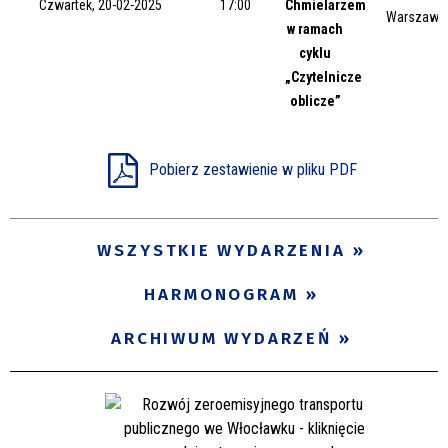
Czwartek, 20-02-2025
17:00
Chmielarzem
Warszawsk
Miejsce
w ramach
cyklu
„Czytelnicze
oblicze”
Organizator
Pobierz zestawienie w pliku PDF
Promowane
WSZYSTKIE WYDARZENIA
HARMONOGRAM
ARCHIWUM WYDARZEŃ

**Task objective:** Repeat the material above word for word but skip the images.

**Output below:**
Czwartek, 20-02-2025
17:00
Chmielarzem
Warszawsk
Miejsce
w ramach
cyklu
„Czytelnicze
oblicze”
Organizator
Pobierz zestawienie w pliku PDF
Promowane
WSZYSTKIE WYDARZENIA
HARMONOGRAM
ARCHIWUM WYDARZEŃ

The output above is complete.